Linux File Compression Options and Comparison

Compression, in general, is a useful method that is essentially encoding information using less data than the original one. In the case of Linux, there are various compression options, each with its own benefits.

A generic Linux distro offers access to a handful of really useful and simple compression mechanisms. This article will only focus on them.

Compression types

Compression is encoding and representing information using fewer bits than it originally was. In the case of file compression, a compression method utilizes its own algorithm and mathematical calculation to generate an output that’s generally less than the size of the original file. Because of how different compression works and the random nature of files, the mileage may vary greatly.

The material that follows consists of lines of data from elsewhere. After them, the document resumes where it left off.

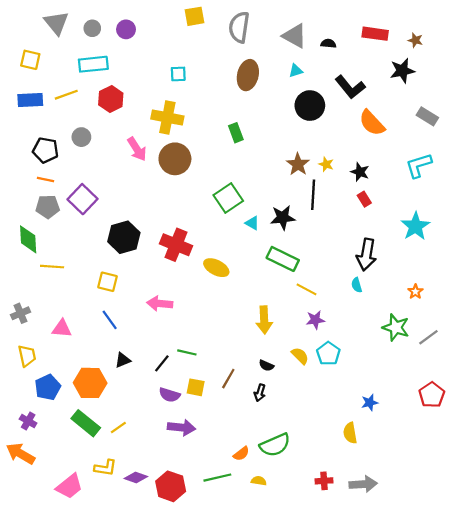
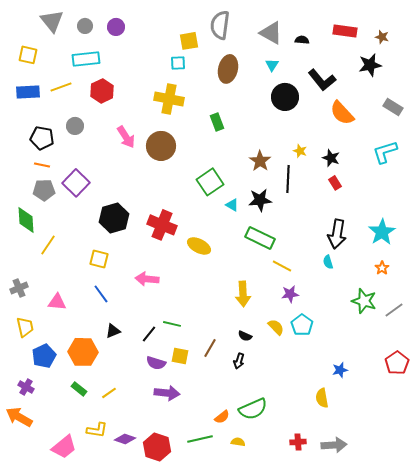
yellow square: (195, 16) -> (189, 41), moved
cyan triangle: (296, 71) -> (272, 65), turned -40
cyan square: (178, 74) -> (178, 63), moved
yellow cross: (167, 117) -> (169, 99), moved
brown star: (298, 164) -> (260, 161), moved
cyan star: (415, 226) -> (382, 232), moved
yellow line: (52, 267) -> (48, 245), turned -60
green rectangle: (86, 423) -> (79, 389), size x0.6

There are 2 types of compression.

Lossy compression: This is a risky type of compression that doesn’t guarantee data integrity. Essentially, once compressed, there’s a risk that the original file can’t be reconstructed using the compressed archive.
A solid example of this type of compression is the well-known MP3 format. When an MP3 is created from the original audio file, it’s significantly smaller than the original source music file. This causes loss of some audio quality.
Lossless compression: This is the most widely used type of compression. Using a “lossless” compression method, the original file can be reconstructed from the compressed file. The compression methods I’ll discuss in this article are all lossless compression methods.

Linux compression

Majority of the compression methods are available from the tool tar. As for the “zip” compression, we’ll be using the zip tool. Assuming that your system already has these tools installed, let’s get started.

At first, we need a test file. Run the following command to create one.

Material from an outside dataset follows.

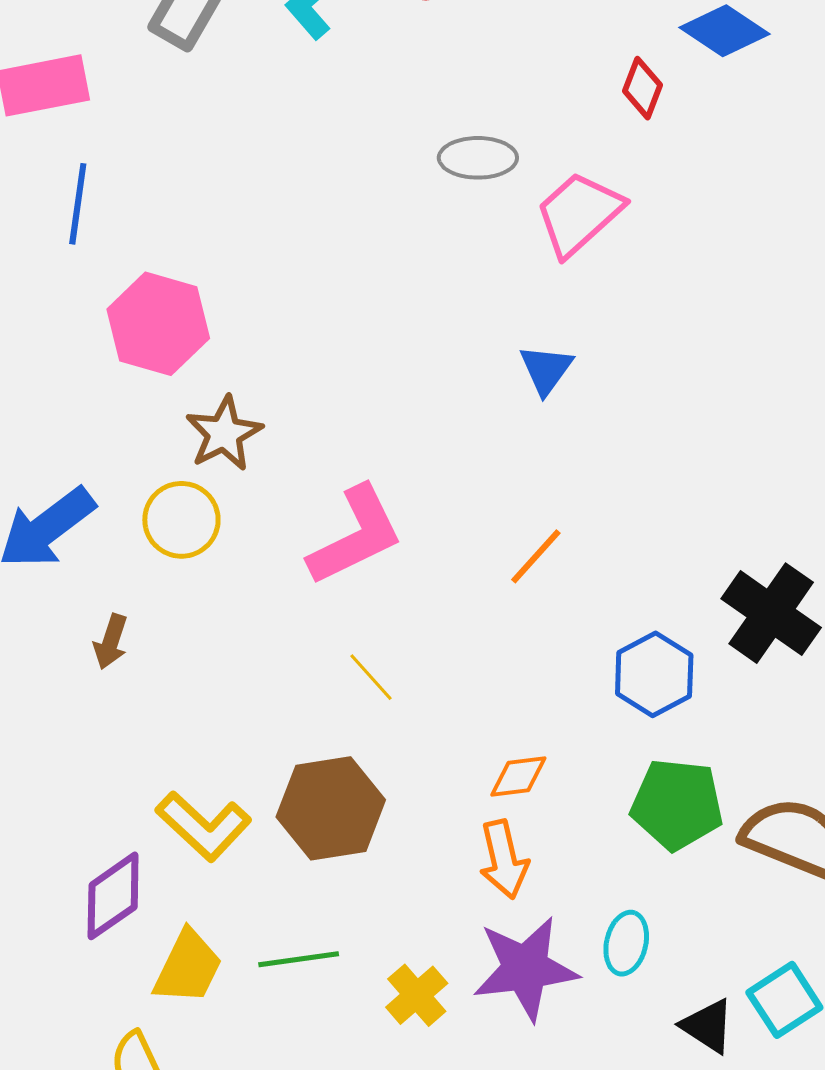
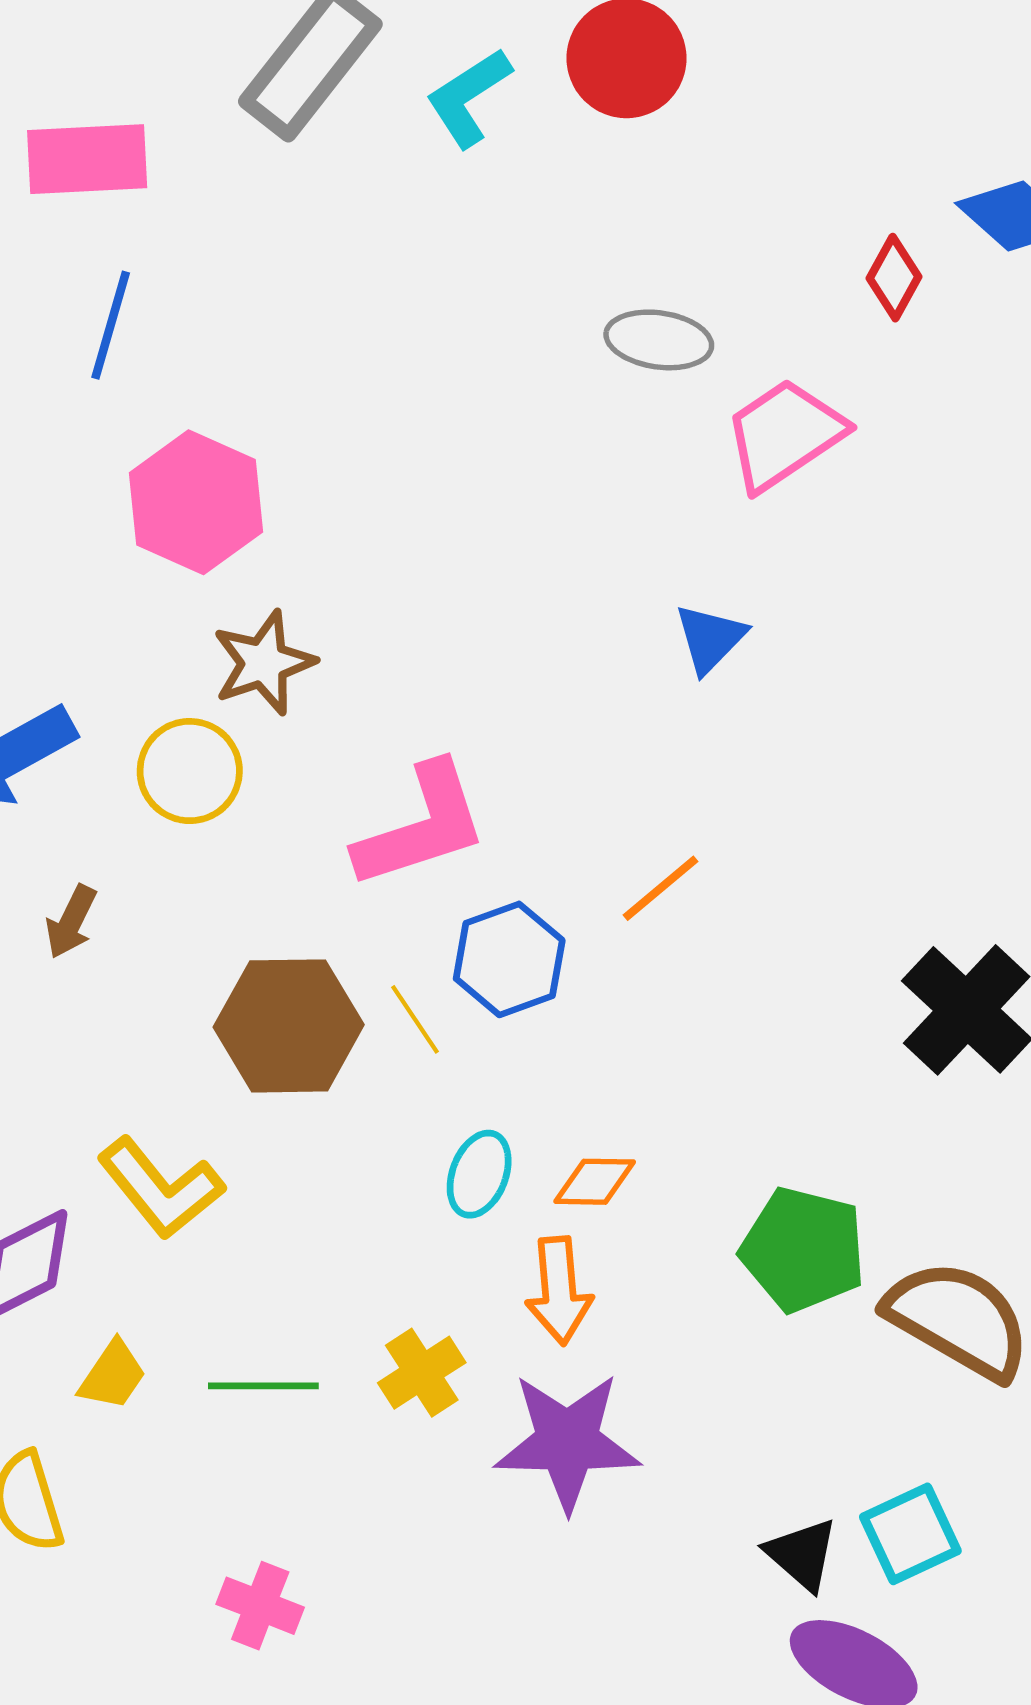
blue hexagon: (654, 674) -> (509, 959), moved
brown hexagon: (331, 808) -> (289, 1026), moved
cyan ellipse: (626, 943) -> (479, 1174), moved
yellow trapezoid: (188, 967) -> (113, 1375), size x0.7
yellow cross: (417, 995) -> (422, 1373), moved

$ base64 /dev/urandom | head -c 20000000 > file.txt

It’ll create a text file with 20MB size.

Now, let’s create 10 copies of the file. Together, it’s 200 MB.

Zip For Compression

Zip is quite common. For creating a zip file, the zip tool requires the following command structure.

$ zip <output>.zip <input>

To compress all the files under the test directory in a single zip file, run this command.

$ zip test.zip *

The input size was 200 MB. After compression, it’s now 152 MB!

By default, the zip tool will apply the DEFLATE compression. However, it’s also capable of using bzip2 compression. Not only that, you can also create password-protected zip files! Learn more about zip.

Tar for Compression on Linux

Tar isn’t a compression method. Instead, it’s most often used for creating archives. However, it can implement a number of popular compression methods to the archive.

For handling tar (also known as “tarball”) archive, there’s the tar tool. Learn more about tar. Generally, the tar tool uses the following command structure.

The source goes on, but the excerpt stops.